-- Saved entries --

────────────────────────────────────────

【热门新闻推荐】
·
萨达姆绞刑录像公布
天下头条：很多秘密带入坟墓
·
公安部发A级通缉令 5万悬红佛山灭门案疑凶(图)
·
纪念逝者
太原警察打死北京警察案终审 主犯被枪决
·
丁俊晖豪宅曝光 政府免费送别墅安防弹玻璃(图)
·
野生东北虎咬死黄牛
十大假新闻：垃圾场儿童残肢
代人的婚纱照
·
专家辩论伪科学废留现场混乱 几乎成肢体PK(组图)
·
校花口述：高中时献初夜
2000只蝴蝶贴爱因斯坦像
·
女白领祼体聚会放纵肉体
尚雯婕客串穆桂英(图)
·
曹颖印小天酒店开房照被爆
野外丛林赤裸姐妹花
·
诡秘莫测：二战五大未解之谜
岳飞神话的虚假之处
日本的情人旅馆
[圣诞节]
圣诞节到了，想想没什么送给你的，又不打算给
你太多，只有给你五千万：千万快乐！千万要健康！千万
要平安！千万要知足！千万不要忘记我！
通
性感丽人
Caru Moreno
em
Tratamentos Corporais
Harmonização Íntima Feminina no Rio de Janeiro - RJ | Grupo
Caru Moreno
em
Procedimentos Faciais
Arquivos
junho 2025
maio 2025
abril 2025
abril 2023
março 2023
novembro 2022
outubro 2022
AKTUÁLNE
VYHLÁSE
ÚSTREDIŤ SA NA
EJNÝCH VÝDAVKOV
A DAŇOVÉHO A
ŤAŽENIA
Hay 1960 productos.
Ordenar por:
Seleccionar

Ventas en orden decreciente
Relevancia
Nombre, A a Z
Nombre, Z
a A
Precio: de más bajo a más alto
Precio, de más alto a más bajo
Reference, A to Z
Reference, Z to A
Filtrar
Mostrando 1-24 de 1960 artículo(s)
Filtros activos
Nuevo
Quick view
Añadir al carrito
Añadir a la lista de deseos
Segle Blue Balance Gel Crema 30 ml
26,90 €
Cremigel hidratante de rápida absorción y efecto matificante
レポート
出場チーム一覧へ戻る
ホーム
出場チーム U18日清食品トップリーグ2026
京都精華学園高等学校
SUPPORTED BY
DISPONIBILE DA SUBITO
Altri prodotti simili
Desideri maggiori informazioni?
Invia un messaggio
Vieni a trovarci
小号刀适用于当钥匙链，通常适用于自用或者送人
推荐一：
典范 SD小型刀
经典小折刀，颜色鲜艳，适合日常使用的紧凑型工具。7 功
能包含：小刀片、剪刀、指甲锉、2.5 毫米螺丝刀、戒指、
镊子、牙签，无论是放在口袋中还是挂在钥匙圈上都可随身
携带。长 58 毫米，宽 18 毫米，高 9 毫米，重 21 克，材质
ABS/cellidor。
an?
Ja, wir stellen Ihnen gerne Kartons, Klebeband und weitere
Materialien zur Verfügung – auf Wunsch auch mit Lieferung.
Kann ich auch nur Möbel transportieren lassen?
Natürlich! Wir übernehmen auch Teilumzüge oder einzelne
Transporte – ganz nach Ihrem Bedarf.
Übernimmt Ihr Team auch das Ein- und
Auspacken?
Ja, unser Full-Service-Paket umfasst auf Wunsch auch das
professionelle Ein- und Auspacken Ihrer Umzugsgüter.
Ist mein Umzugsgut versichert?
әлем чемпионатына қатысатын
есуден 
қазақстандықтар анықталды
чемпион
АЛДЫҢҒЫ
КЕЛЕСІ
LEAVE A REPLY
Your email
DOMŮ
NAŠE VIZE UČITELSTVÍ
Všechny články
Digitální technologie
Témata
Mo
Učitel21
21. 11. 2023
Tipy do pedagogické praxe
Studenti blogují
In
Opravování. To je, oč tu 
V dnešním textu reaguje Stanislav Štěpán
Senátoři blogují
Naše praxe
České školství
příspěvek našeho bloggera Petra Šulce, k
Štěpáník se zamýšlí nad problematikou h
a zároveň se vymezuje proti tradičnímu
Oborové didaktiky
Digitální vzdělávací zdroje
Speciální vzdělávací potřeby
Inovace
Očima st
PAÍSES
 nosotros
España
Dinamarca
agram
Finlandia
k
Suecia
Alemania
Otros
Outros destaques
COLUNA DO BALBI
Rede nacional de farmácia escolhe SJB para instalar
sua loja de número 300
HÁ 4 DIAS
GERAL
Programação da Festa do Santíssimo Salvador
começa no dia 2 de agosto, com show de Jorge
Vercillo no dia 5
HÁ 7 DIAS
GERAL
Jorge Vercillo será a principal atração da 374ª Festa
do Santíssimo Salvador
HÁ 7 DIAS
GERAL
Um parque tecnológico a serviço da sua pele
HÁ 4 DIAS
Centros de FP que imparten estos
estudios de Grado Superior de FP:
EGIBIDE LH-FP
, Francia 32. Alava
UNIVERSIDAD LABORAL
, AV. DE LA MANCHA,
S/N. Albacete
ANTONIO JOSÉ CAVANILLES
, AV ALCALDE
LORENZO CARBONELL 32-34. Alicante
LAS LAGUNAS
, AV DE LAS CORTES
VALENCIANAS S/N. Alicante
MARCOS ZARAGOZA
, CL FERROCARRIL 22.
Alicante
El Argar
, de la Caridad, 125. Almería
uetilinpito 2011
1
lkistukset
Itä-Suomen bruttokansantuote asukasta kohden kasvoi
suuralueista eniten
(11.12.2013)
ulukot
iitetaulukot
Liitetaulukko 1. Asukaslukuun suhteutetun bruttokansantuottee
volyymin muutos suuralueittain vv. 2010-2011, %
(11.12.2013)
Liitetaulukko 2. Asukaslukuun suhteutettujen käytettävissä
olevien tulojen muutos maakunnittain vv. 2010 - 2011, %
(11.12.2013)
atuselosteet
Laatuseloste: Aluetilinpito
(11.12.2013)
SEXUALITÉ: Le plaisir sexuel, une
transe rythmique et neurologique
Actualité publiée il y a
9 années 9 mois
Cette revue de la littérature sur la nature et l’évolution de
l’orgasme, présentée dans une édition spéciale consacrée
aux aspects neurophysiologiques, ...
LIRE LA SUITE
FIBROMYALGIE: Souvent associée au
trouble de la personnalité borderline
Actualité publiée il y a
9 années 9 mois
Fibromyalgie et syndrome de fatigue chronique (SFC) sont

────────────────────────────────────────

-- ASSIGNED TASK --
Within the records, filter for lines that contain the word "Vercillo" and show each one.

-- RESULT OF THE TASK --
Vercillo no dia 5
Jorge Vercillo será a principal atração da 374ª Festa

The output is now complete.